= TASK DETAILS =
Count only the lines of the records that hold "tranh", then give the number without any other words.

Top of STUDY MATERIAL

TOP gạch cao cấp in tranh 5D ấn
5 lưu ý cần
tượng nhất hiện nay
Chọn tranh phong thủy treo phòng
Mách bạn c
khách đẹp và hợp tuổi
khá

Bottom of STUDY MATERIAL

= SOLUTION =
2